◆ ACTIVITY ◆
Which lines of the data contain the string "Giải"? Copy every one of them.

◆ SOURCE DATA ◆

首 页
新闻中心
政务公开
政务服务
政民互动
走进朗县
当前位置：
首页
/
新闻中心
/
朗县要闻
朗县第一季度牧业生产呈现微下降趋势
==
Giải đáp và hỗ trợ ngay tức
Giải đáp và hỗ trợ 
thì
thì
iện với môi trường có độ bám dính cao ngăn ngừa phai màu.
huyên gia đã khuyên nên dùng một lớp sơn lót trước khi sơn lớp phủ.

◆ RESULT FOR THIS TASK ◆
Giải đáp và hỗ trợ ngay tức
Giải đáp và hỗ trợ 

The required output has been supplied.